Among the entries that follow, the required portion opens with the line containing "Are online links in the article correct?" and closes with the line containing "spellcheck. Don’t miss". Give that portion again exactly, and nothing else.

▶ **PROVIDED INFORMATION**:
((
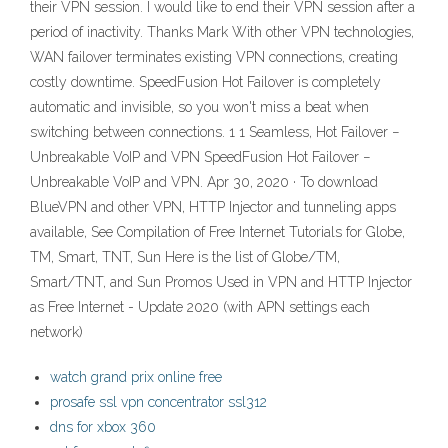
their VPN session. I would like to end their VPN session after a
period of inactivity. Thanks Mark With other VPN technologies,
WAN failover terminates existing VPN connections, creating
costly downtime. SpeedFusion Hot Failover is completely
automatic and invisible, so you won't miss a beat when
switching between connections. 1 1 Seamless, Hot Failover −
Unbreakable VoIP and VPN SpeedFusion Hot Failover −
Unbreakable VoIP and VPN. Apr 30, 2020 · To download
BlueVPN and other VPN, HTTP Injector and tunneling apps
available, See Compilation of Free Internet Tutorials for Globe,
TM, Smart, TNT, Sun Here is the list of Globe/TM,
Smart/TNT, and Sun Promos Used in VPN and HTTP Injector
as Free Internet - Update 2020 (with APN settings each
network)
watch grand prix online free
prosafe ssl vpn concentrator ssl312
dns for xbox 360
))
((
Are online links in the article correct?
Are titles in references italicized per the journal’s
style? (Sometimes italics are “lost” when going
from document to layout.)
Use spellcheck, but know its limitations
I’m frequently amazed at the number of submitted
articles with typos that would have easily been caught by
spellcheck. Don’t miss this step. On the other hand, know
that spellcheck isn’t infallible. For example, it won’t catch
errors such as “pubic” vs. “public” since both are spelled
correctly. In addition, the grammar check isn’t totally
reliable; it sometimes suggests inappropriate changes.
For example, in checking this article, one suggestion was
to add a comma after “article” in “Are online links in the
))
▶ **TASK OUTPUT**:
Are online links in the article correct?
Are titles in references italicized per the journal’s
style? (Sometimes italics are “lost” when going
from document to layout.)
Use spellcheck, but know its limitations
I’m frequently amazed at the number of submitted
articles with typos that would have easily been caught by
spellcheck. Don’t miss this step. On the other hand, know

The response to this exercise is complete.